Bob Crow blows it

Bob Crow’s performance on the steps of the High Court after losing the court case over the legality of the strike suggest that he does not have the interests of his members or the industry at heart. For him to say that there has been ‘accident after accident’ on the railways is quite simply a disgrace. Ill-informed members of the public may well take him at face value, and worry about travelling on the railways when, in fact, as he well knows, the railways are safer than at any time in their history and just one person has been killed in a railway accident in nearly eight years. Meanwhile, nine people a day die on the roads, to which Bob Crow’s fear tactics will send countless extra people.

He has really blown it this time, demonstrating that the strike is all about politics and narrow interests rather than about safety or even his members’ future in the industry.

I have been rebuked by a couple of RMT members for being sceptical about the union’s use of the safety card to garner support for their action. Having talked to people on all sides of the dispute, and having received emails from several railway workers, I still can’t see any justification for the fears expressed about safety.

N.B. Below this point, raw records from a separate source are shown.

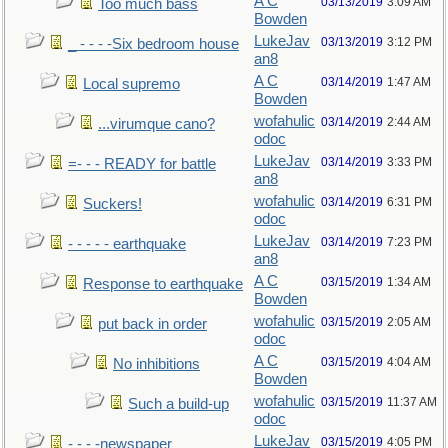
A C
03/13/2019
3:09 AM
Too much bass
Bowden
LukeJav
03/13/2019
3:12 PM
_ - - - -Six bedroom house
an8
A C
03/14/2019
1:47 AM
Local supremo
Bowden
wofahulic
03/14/2019
2:44 AM
...virumque cano?
odoc
LukeJav
03/14/2019
3:33 PM
=- - - READY for battle
an8
wofahulic
03/14/2019
6:31 PM
Suckers!
odoc
LukeJav
03/14/2019
7:23 PM
- - - - - earthquake
an8
A C
03/15/2019
1:34 AM
Response to earthquake
Bowden
wofahulic
03/15/2019
2:05 AM
put back in order
odoc
A C
03/15/2019
4:04 AM
No inhibitions
Bowden
wofahulic
03/15/2019
11:37 AM
Such a build-up
odoc
LukeJav
03/15/2019
4:05 PM
- - - -newspaper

Yes, the Office of Rail Regulation did express some concerns about the changes to the maintenance programme, but in a second letter to Iain Coucher, these have been allayed. As I have mentioned before, I am a union member, I write a column for a union newspaper and am totally supportive of workers’ rights to organise. Indeed, the maintenance workers may well have a good case for getting a better deal for the changes being foisted upon them by management.

But to speak, as Bob Crow did, is nothing short of scandalous. There has not been ‘accident after accident’ on the railways and, indeed, the series of accidents that did occur were not down to the lack of staff but, rather, the way the industry was privatised in a great rush, poor management and mistakes by individual workers.

If there are any RMT members who can point to dangerous changes being imposed by Network Rail, please comment on this blog.